IN RE: Tracey W. Murphy
On December 14, 2015, relator Tracey W. Murphy, proceeding pro se, filed a petition for writ of mandamus and petition for writ of injunction contending that prison officials confiscated legal papers pertaining to relator's previous appeals and his current appeal, now pending in this Court in our cause number 13–15–00324–CV: Tracey W. Murphy v. Christopher Pauley, et al., arising from trial court cause number B–14–1508–CV–C in the 343rd District Court of Bee County, Texas. Relator contended that he was being denied access to courts and could not file his brief in the pending appeal.
This Court requested that Christopher Pauley, the Office of the Attorney General (“OAG”), and Jeffrey Catoe, Senior Warden of the George Beto Unit at the Texas Department of Criminal Justice, or any others whose interest would be directly affected by the relief sought, file a response to the petition for writ of mandamus on or before the expiration of ten days from the date of this order. See Tex. R. App. P. 52.2, 52.4, 52.8. On December 22, 2015, the OAG, acting on behalf of the respondents in this cause, filed a response to relator's petition.
Through its response, the OAG contended that relator's “5 bundles of miscellaneous paperwork” was appropriately confiscated and handled pursuant to the administrative directives of the Texas Department of Criminal Justice that pertain to the personal property that an offender is allowed to store and possess. The OAG, however, recognized that the “5 bundles of miscellaneous paperwork” “may or may not have contained legal material,” which is handled under separate administrative directives.
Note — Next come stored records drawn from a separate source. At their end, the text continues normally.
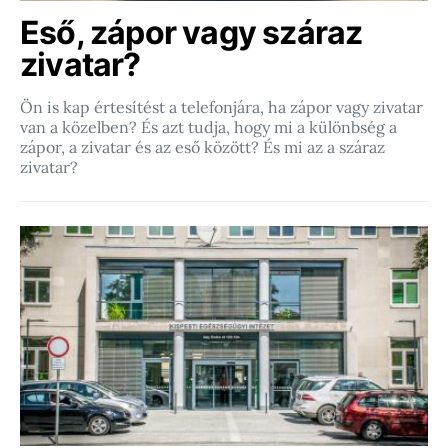
Eső, zápor vagy száraz
zivatar?
Ön is kap értesítést a telefonjára, ha zápor vagy zivatar
van a közelben? És azt tudja, hogy mi a különbség a
zápor, a zivatar és az eső között? És mi az a száraz
zivatar?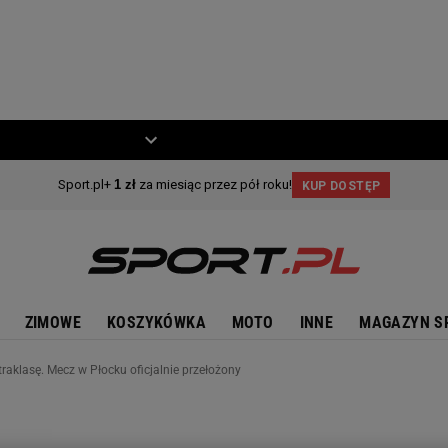
ZIECKO
MOTO
ZIMOWE
KOSZYKÓWKA
MOTO
INNE
MAGAZYN S
raklasę. Mecz w Płocku oficjalnie przełożony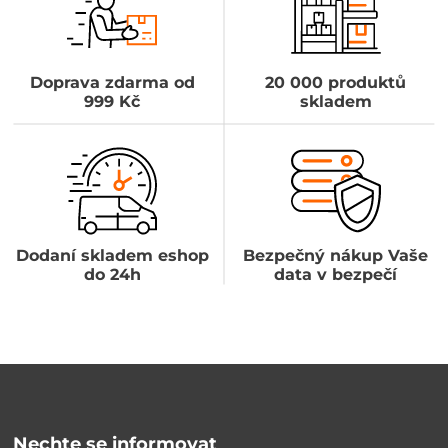
Doprava zdarma od
20 000 produktů
999 Kč
skladem
Dodaní skladem eshop
Bezpečný nákup Vaše
do 24h
data v bezpečí
Nechte se informovat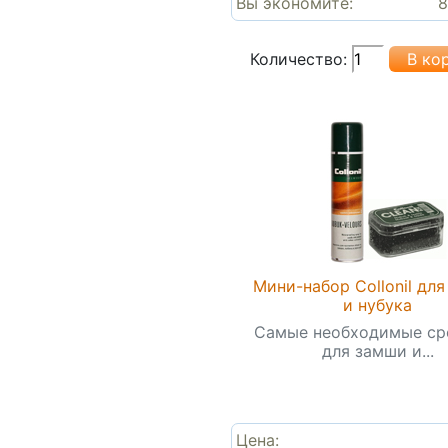
Вы экономите:
8
Количество:
Мини-набор Collonil дл
и нубука
Самые необходимые ср
для замши и...
Цена: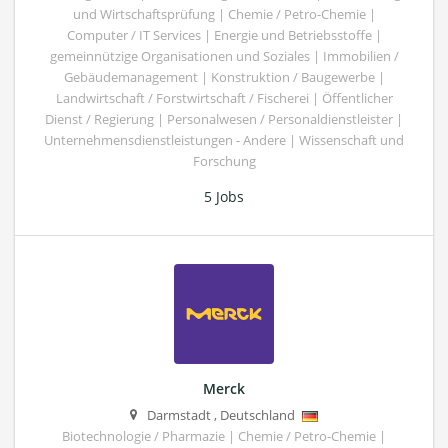
und Wirtschaftsprüfung | Chemie / Petro-Chemie |
Computer / IT Services | Energie und Betriebsstoffe |
gemeinnützige Organisationen und Soziales | Immobilien /
Gebäudemanagement | Konstruktion / Baugewerbe |
Landwirtschaft / Forstwirtschaft / Fischerei | Öffentlicher
Dienst / Regierung | Personalwesen / Personaldienstleister |
Unternehmensdienstleistungen - Andere | Wissenschaft und
Forschung
5 Jobs
Merck
Darmstadt
,
Deutschland
Biotechnologie / Pharmazie | Chemie / Petro-Chemie |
Accordingly, the OAG, in “an abundance of caution” sent relator copies of the entire clerk's record and reporter's record for his pending appeal by express overnight mail.
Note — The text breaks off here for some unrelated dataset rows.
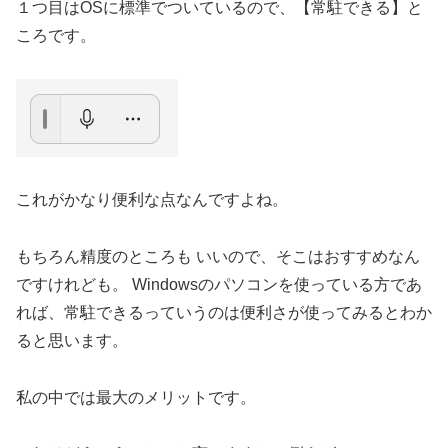
１つ目はOSに標準でついているので、【常駐できる】と
ころです。
これがかなり便利な点なんですよね。
もちろん精度のところも いいので、そこはおすすめなん
ですけれども。 Windowsのパソコンを使っている方であ
れば、常駐できるっていうのは便利さが使ってみるとわか
ると思います。
私の中では最大のメリットです。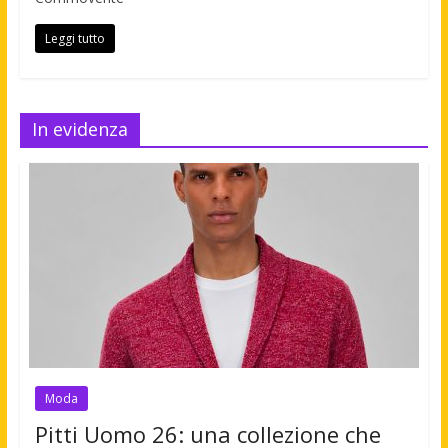
Leggi tutto
In evidenza
Moda
Pitti Uomo 26: una collezione che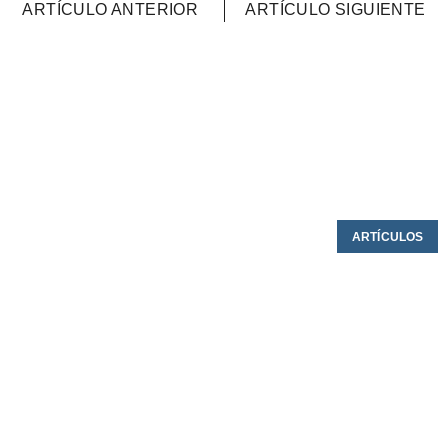
ARTÍCULO ANTERIOR
ARTÍCULO SIGUIENTE
ARTÍCULOS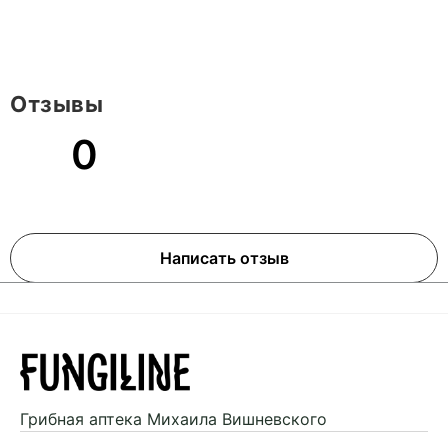
Отзывы
0
Написать отзыв
Грибная аптека
Михаила Вишневского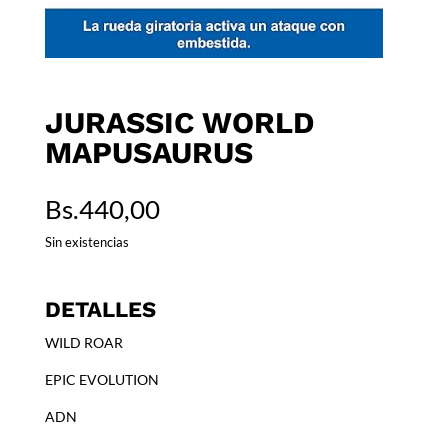
JURASSIC WORLD
MAPUSAURUS
Bs.
440,00
Sin existencias
DETALLES
WILD ROAR
EPIC EVOLUTION
ADN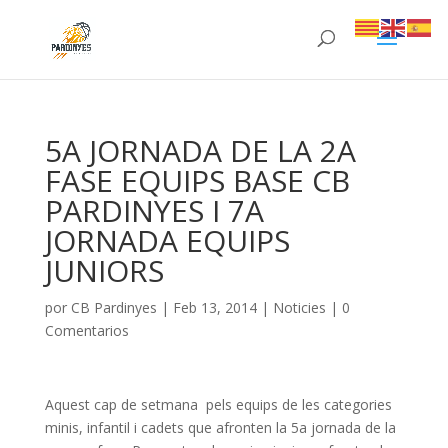
5A JORNADA DE LA 2A
FASE EQUIPS BASE CB
PARDINYES I 7A
JORNADA EQUIPS
JUNIORS
por
CB Pardinyes
|
Feb 13, 2014
|
Noticies
|
0
Comentarios
Aquest cap de setmana pels equips de les categories
minis, infantil i cadets que afronten la 5a jornada de la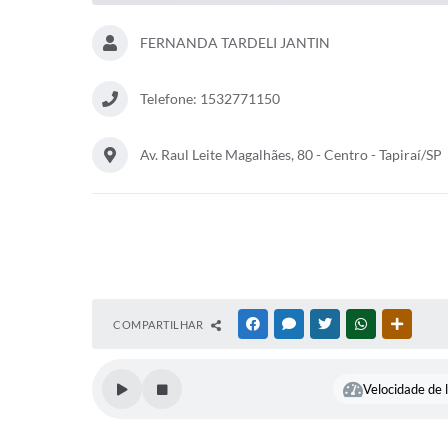
FERNANDA TARDELI JANTIN
Telefone: 1532771150
Av. Raul Leite Magalhães, 80 - Centro - Tapiraí/SP
COMPARTILHAR
FACEBOOK
MESSENGER
TWITTER
WHATSAPP
OUTRAS
Velocidade de l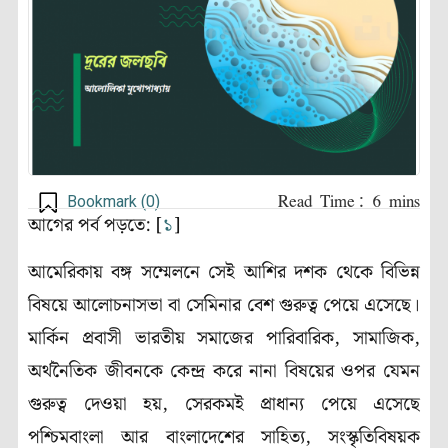
Bookmark (
0
)
আগের পর্ব পড়তে: [
১
]
আমেরিকায় বঙ্গ সম্মেলনে সেই আশির দশক থেকে বিভিন্ন
বিষয়ে আলোচনাসভা বা সেমিনার বেশ গুরুত্ব পেয়ে এসেছে।
মার্কিন প্রবাসী ভারতীয় সমাজের পারিবারিক, সামাজিক,
অর্থনৈতিক জীবনকে কেন্দ্র করে নানা বিষয়ের ওপর যেমন
গুরুত্ব দেওয়া হয়, সেরকমই প্রাধান্য পেয়ে এসেছে
পশ্চিমবাংলা আর বাংলাদেশের সাহিত্য, সংস্কৃতিবিষয়ক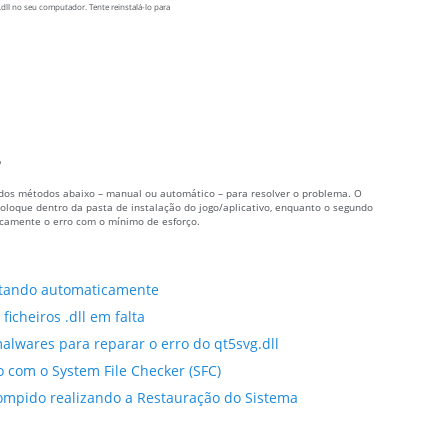
dll no seu computador. Tente reinstalá-lo para
?
um dos métodos abaixo – manual ou automático – para resolver o problema. O
oloque dentro da pasta de instalação do jogo/aplicativo, enquanto o segundo
icamente o erro com o mínimo de esforço.
altando automaticamente
ficheiros .dll em falta
alwares para reparar o erro do qt5svg.dll
do com o System File Checker (SFC)
rrompido realizando a Restauração do Sistema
Article V, Section 6 of the Texas Constitution specifies the appellate jurisdiction of the courts of appeals, and states that the courts of appeals “shall have such other jurisdiction, original and appellate, as may be prescribed by law.” Tex. Const. art. V, § 6 (West, Westlaw through 2015 R.S.). This Court's original jurisdiction is governed by section 22.221 of the Texas Government Code. See Tex. Gov't Code Ann. § 22.221 (West, Westlaw through 2015 R.S.); see also In re Cook, 394 S.W.3d 668, 671 (Tex.App.—Tyler 2012, orig. proceeding). In pertinent part, this section provides that we may issue writs of mandamus and “all other writs necessary to enforce the jurisdiction of the court.” See id. § 22.221(a). We have original jurisdiction as necessary to protect our jurisdiction over a pending appeal. See generally id. § 22.221; In re Richardson, 327 S.W.3d 848, 851 (Tex.App.—Fort Worth 2010, orig. proceeding); In re Phillips, 296 S.W.3d 682, 684 (Tex.App.—El Paso 2009, orig. proceeding); In re Washington, 7 S.W.3d 181, 182 (Tex.App.—Houston [1st Dist.] 1999, orig. proceeding); see also In re Linder, No. 13–12–00391–CV, 2012 WL 2928263, at *1 (Tex.App.—Corpus Christi June 20, 2012, orig. proceeding) (per curiam) (mem.op.).
In this original proceeding, relator sought access to the materials necessary to draft his brief for his pending appeal and thus invoked our jurisdiction to grant extraordinary relief. However the OAG has provided relator with the necessary materials. Accordingly, to the extent that relator sought relief regarding the papers necessary for his appeal, we conclude that this original proceeding is moot and should be dismissed. See In re Kellogg Brown & Root, Inc., 166 S.W.3d 732, 737 (Tex.2005) (orig.proceeding) (“A case becomes moot if a controversy ceases to exist between the parties at any stage of the legal proceedings ․”); State Bar of Tex. v. Gomez, 891 S.W.2d 243, 245 (Tex.1994) (stating that, for a controversy to be justiciable, there must be a real controversy between the parties that will be actually resolved by the judicial relief sought). To the extent that relator sought any other relief, including compensation for “irreparable injuries,” we lack jurisdiction over the requested relief. Accordingly, the Court, having examined and fully considered the petition for writ of mandamus and injunction and the response thereto, is of the opinion that this matter should be DISMISSED. See Tex.R.App. P. 52.8(a). Any and all other relief requested is also DISMISSED.
Per Curiam Memorandum Opinion 1 FN1. See Tex.R.App. P. 52.8(d) (“When denying relief, the court may hand down an opinion but is not required to do so.”); id. R. 47.4 (distinguishing opinions and memorandum opinions).